It's a lot easier to be lost than found. It's the reason we're always searching, and rarely discovered--so many locks, not enough keys.
I read Sarah Dessen's latest novel, Lock and Key, and loved it. Seriously, I'm starting to think I should check out more of her books, because each of them is amazing and unique in its own way.
The main character of this book is Ruby, a seventeen-year-old girl who's been abandoned by her mother. At first she tries living alone, thinking no one would be any the wiser, but soon her landlords understand the situation and report her. After a while, Ruby is sent to live with her sister Cora and brother-in-law Jamie. Cora left the family to go to college and never gave news about hersef again, so the relationship between the two sisters is a bit strained, especially because Runy is well determined to make it on her own without accepting anyone's help. Ruby finds herself suddenly in a new world--living in a big house and in a rich neighbourhood, going to an exclusive private school, being able to consider applying to college for the first time.
The main theme of the book is family. Ruby has to do a project about it for school, and struggles to find a definition for the term throughout the book. In the end, that's what she decides:What is family? There were the people who claimed you. In good, in bad, in parts or in whole, they were the ones who showed up, who stayed there, regardless.
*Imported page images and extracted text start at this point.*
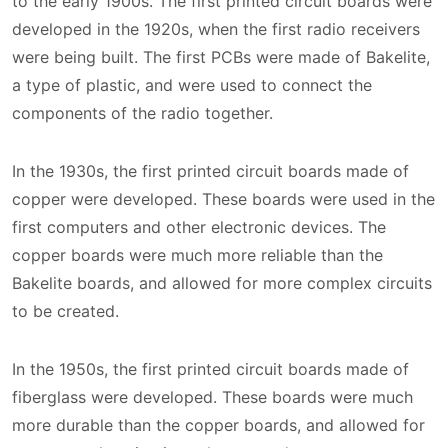
to the early 1900s. The first printed circuit boards were
developed in the 1920s, when the first radio receivers
were being built. The first PCBs were made of Bakelite,
a type of plastic, and were used to connect the
components of the radio together.
In the 1930s, the first printed circuit boards made of
copper were developed. These boards were used in the
first computers and other electronic devices. The
copper boards were much more reliable than the
Bakelite boards, and allowed for more complex circuits
to be created.
In the 1950s, the first printed circuit boards made of
fiberglass were developed. These boards were much
more durable than the copper boards, and allowed for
Another theme of the book is change. Ruby's condition changes in an instant, from poor girl struggling to make it on her own to rich girl enjoying a number of privileges. Yet it takes much longer to change yourself. As Ruby learns, there's a big difference between being given help and being able to accept it. And sometimes, it takes reaching out to someone else to save yourself.
I loved this book. I think Sarah Dessen's writing is equally appealing both to teens and to adults. I'd recommend this book to anyone.